Martin Luther proclaimed this Reading “a Gospel in miniature,” because it proclaims, in a few words, the incredible dimension of God’s love, as well as the saving effect of that love on the course of human history.  It reinforces that salvation is identified with eternal life but also underscores the fact the believer can experience it, not only after death, but in the present.  John reminds us that love is the hallmark of all God’s dealings with His people.

Rublev’s Icon’

None of us wants to be “left out.”  If we don’t receive an expected invitation to a wedding, for instance, we may feel hurt, excluded and not wanted.  

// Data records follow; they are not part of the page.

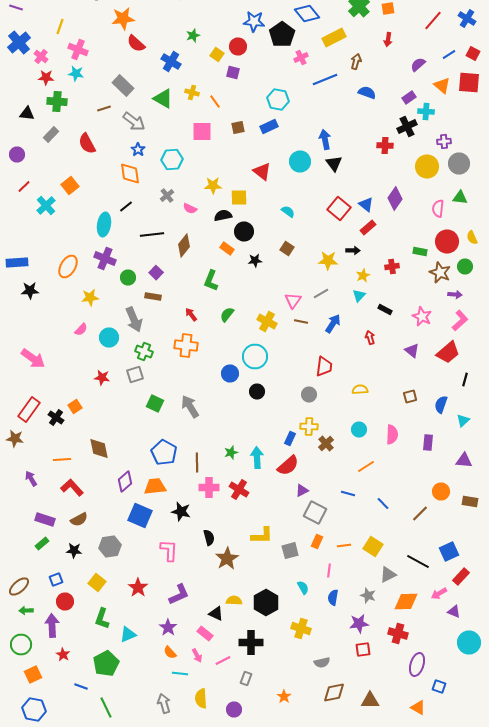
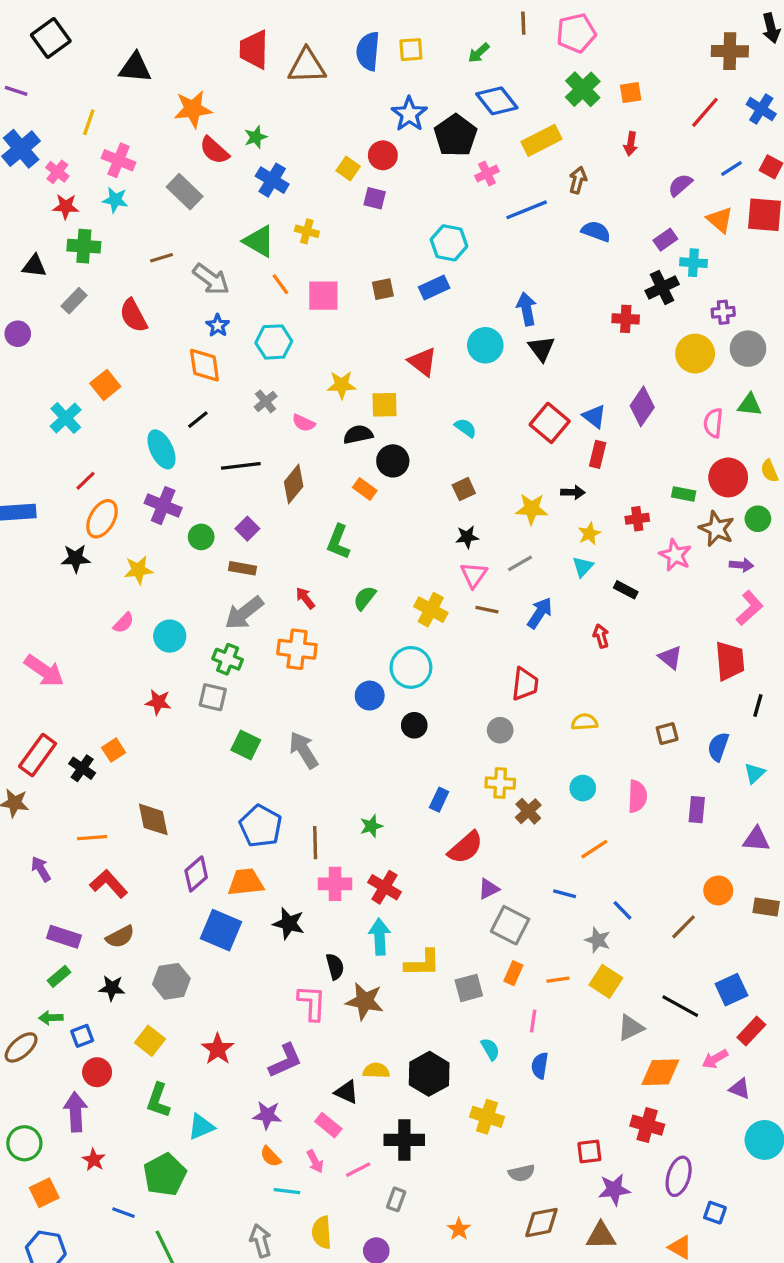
blue star: (254, 22) -> (409, 114), turned 30
green star: (193, 36) -> (256, 137), moved
gray rectangle: (123, 86) -> (185, 192), moved
orange line: (215, 102) -> (280, 284), moved
red line: (24, 186) -> (85, 481), moved
cyan ellipse: (104, 224) -> (161, 449), turned -35
red rectangle: (368, 228) -> (598, 454), turned -35
brown square: (287, 248) -> (464, 489), turned 32
black star: (255, 260) -> (467, 537), moved
black star: (30, 290) -> (76, 558), moved
pink star: (422, 316) -> (675, 555), moved
gray arrow: (134, 320) -> (244, 613), moved, turned 75
red trapezoid: (448, 352) -> (730, 661), turned -55
gray square: (135, 374) -> (213, 697), turned 30
blue rectangle: (290, 438) -> (439, 800), moved
cyan arrow: (257, 458) -> (380, 937), moved
pink L-shape: (169, 550) -> (312, 1003), moved
brown star: (227, 558) -> (365, 1001), turned -30
gray star: (368, 596) -> (598, 940), moved
green arrow: (26, 610) -> (51, 1018), moved
purple star: (359, 624) -> (614, 1190), moved
purple star: (168, 628) -> (267, 1115), turned -30

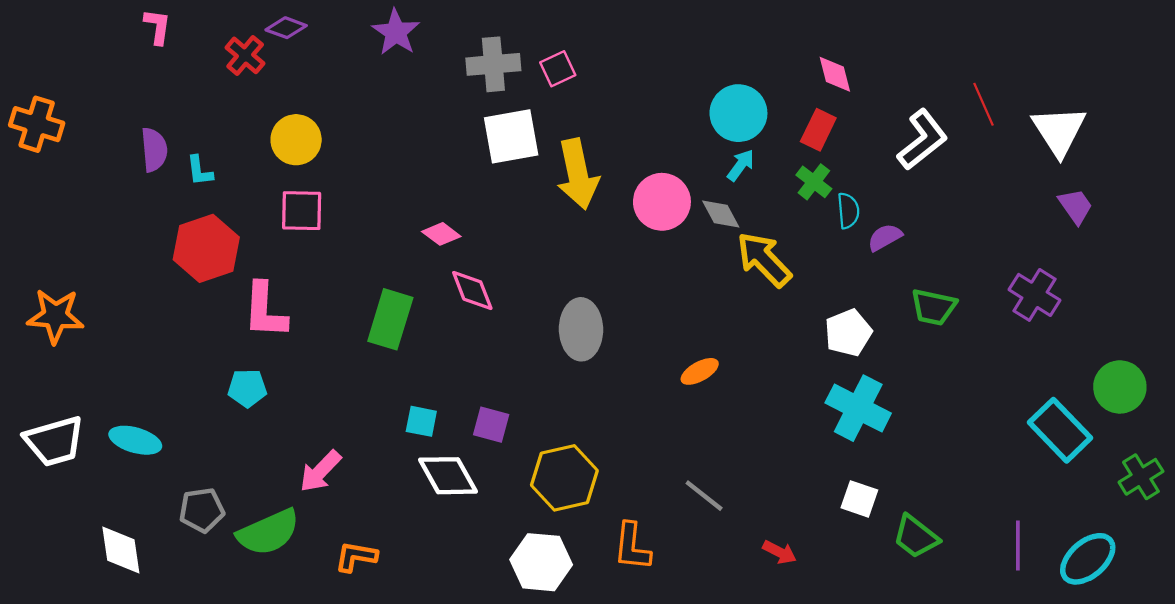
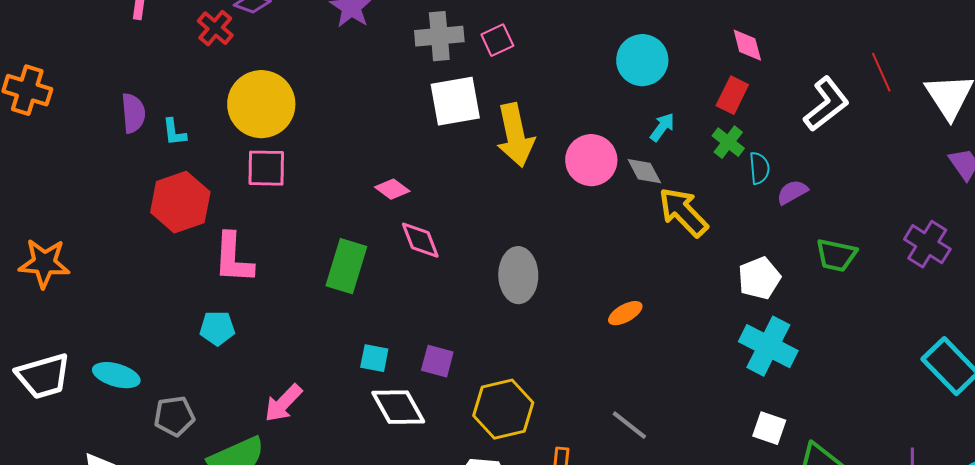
cyan circle: (738, 113) -> (642, 60), moved
yellow circle: (296, 140) -> (261, 104), size x1.5
gray pentagon: (202, 510) -> (174, 416), moved

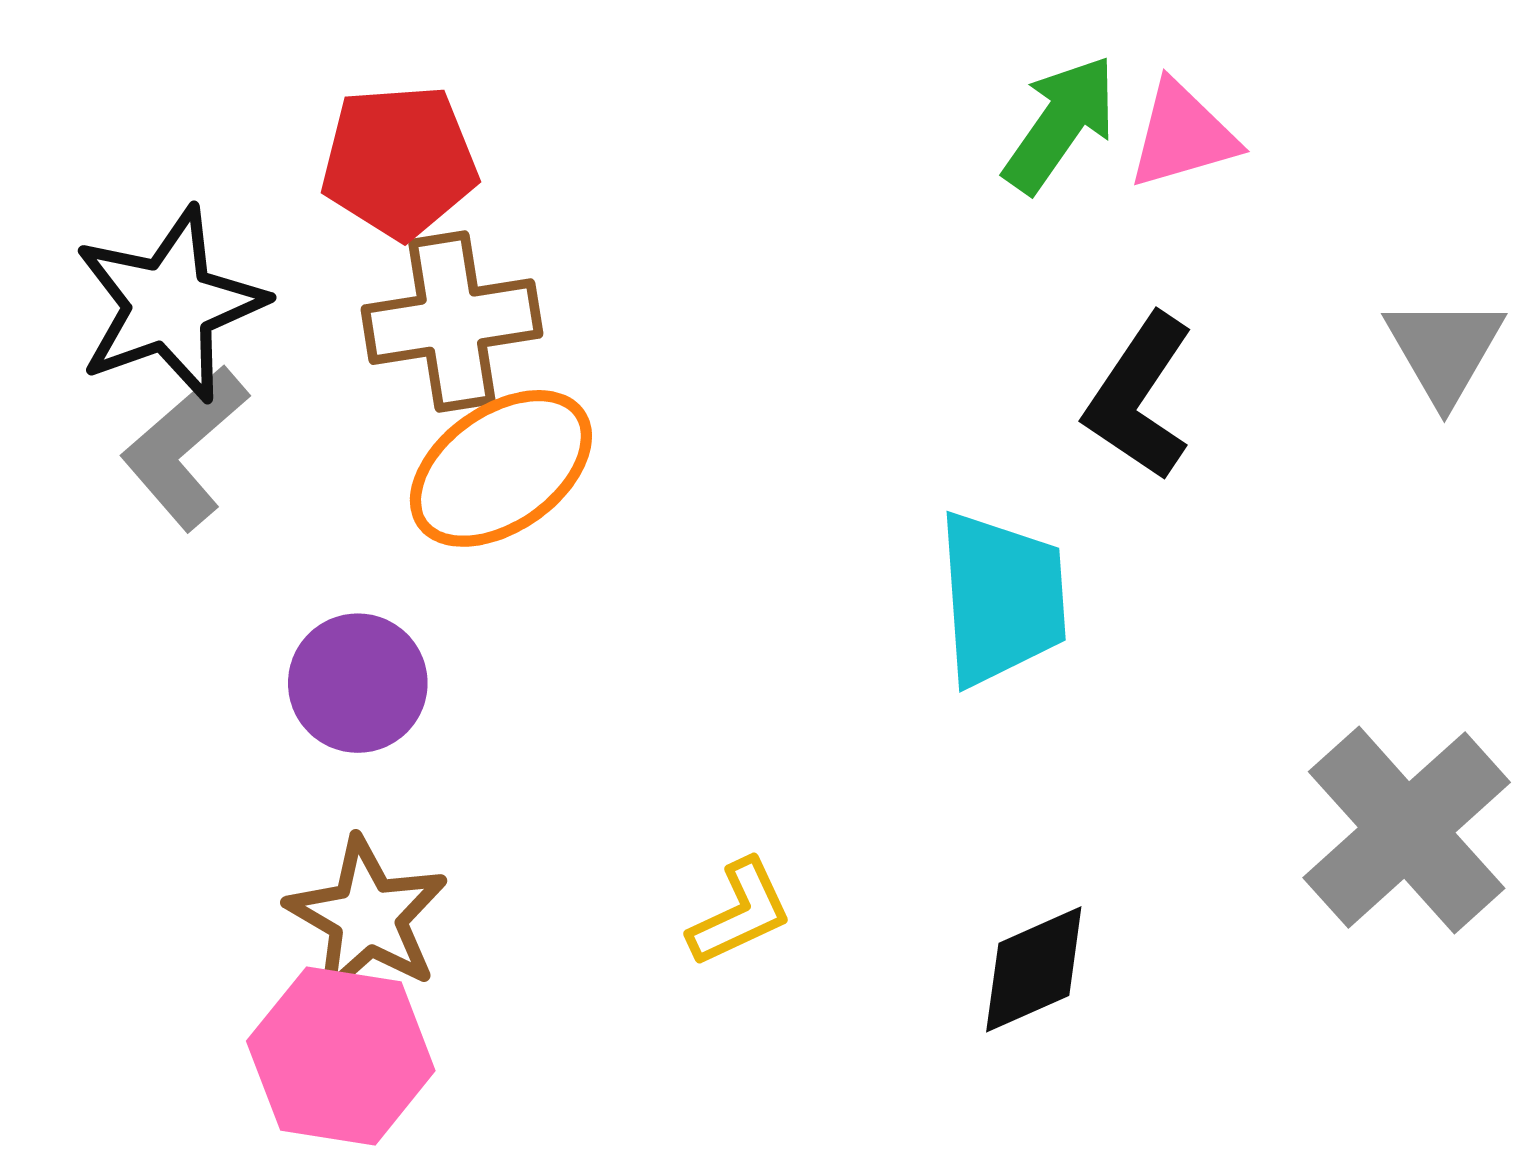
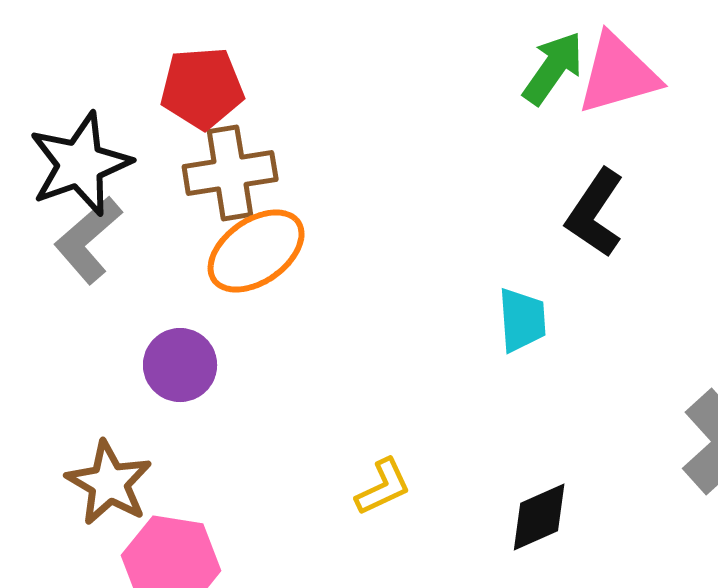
pink triangle: (1183, 135) -> (618, 74), size x1.4
cyan trapezoid: (1002, 598) -> (522, 320), size x0.7
brown star: (367, 917) -> (109, 483), moved

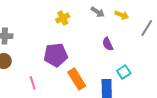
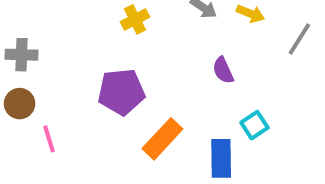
orange rectangle: (77, 79) -> (162, 139), turned 75
pink line: (33, 83) -> (49, 139), moved

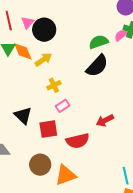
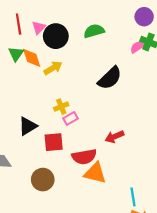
green semicircle: (99, 42) -> (94, 31), moved
yellow cross: (54, 85) -> (61, 107), moved
black triangle: (23, 116) -> (28, 126), turned 42
orange triangle: (66, 175) -> (95, 173), moved, turned 30

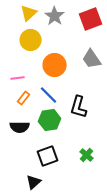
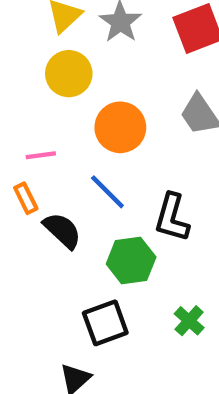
orange rectangle: (24, 98) -> (26, 198), moved, turned -64
green hexagon: (50, 120) -> (131, 261), moved
black semicircle: (20, 127) -> (62, 230), moved, turned -138

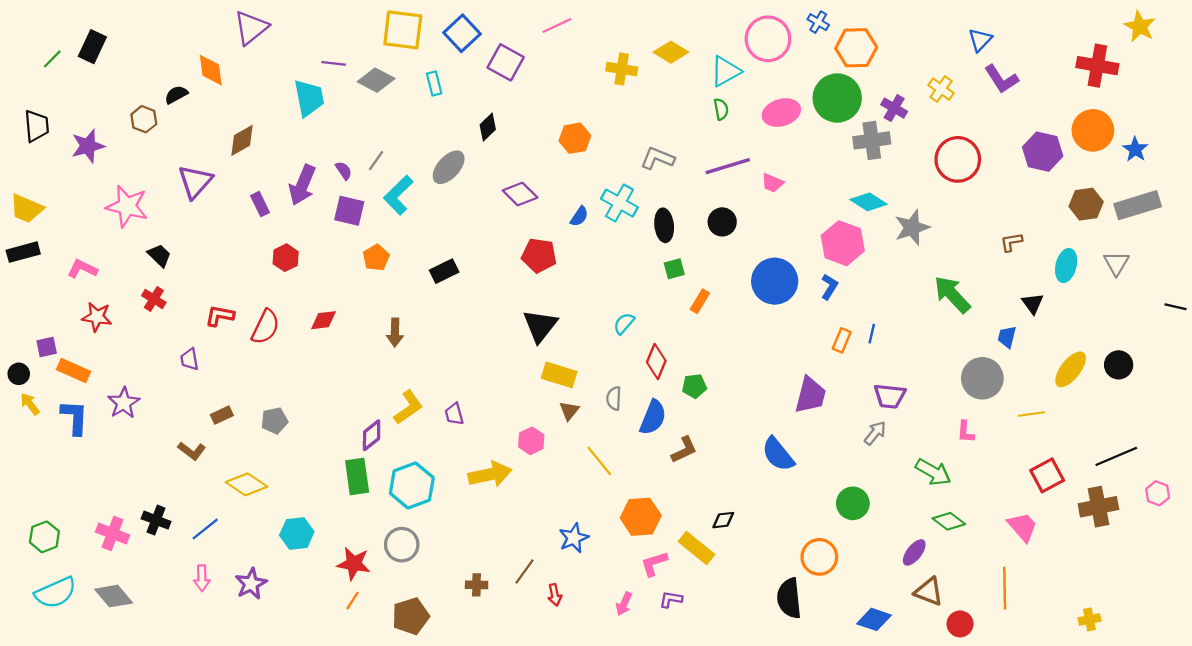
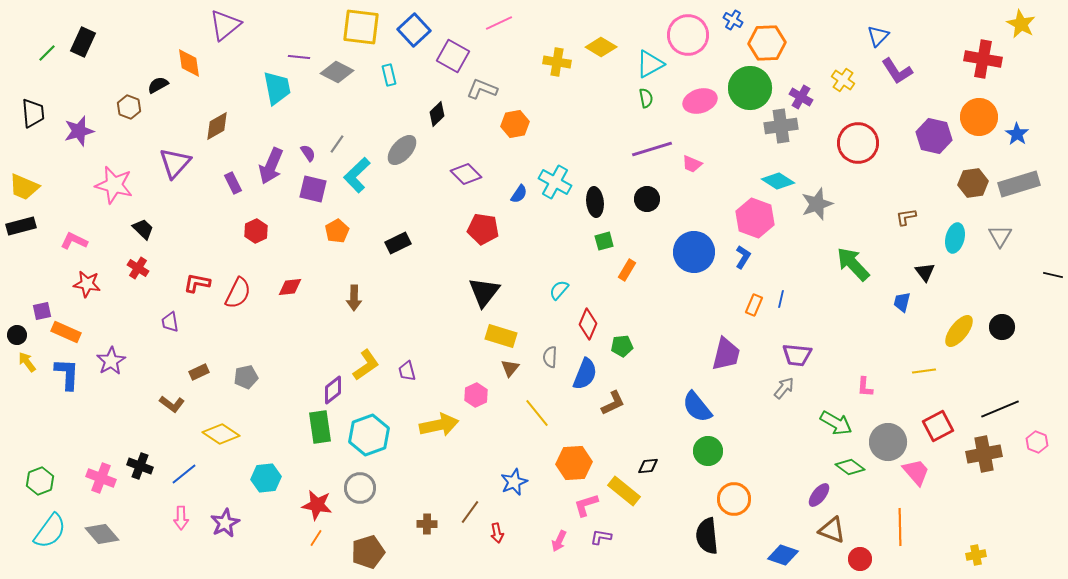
gray L-shape: (657, 158) -> (482, 89), moved
gray circle: (982, 378) -> (888, 442), moved
green circle: (853, 503) -> (708, 451), moved
cyan semicircle: (56, 593) -> (50, 531), turned -30

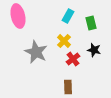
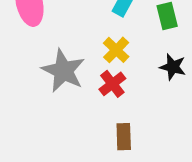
red cross: (73, 59) -> (112, 84), moved

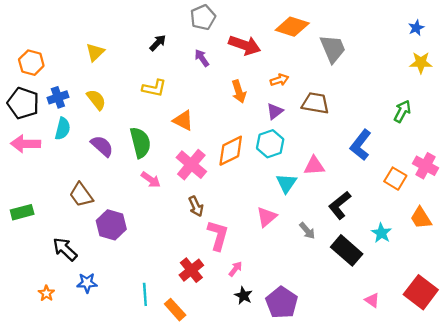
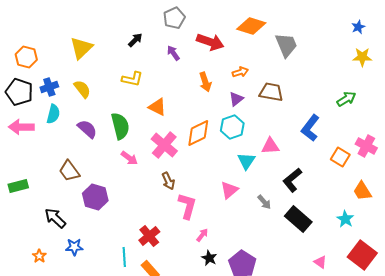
yellow triangle: (95, 52) -> (81, 48), size x1.4
green arrow: (402, 111) -> (346, 99), turned 30
cyan star: (381, 233) -> (345, 219), moved
red cross: (191, 270) -> (149, 236), moved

Of course, we also have to look at ourselves to see how generous we are when it comes to inviting other people into our own lives.  Some people we dismiss immediately, barely exchanging a word with them.  With others, we may share a polite—but brief—chat at the door, without bringing them into our home.  Still others we may bring into the entryway, where we “talk business,” for example, but then we show them out.  Then, there are those select few whom we welcome, invite to come in immediately, and offer hospitality.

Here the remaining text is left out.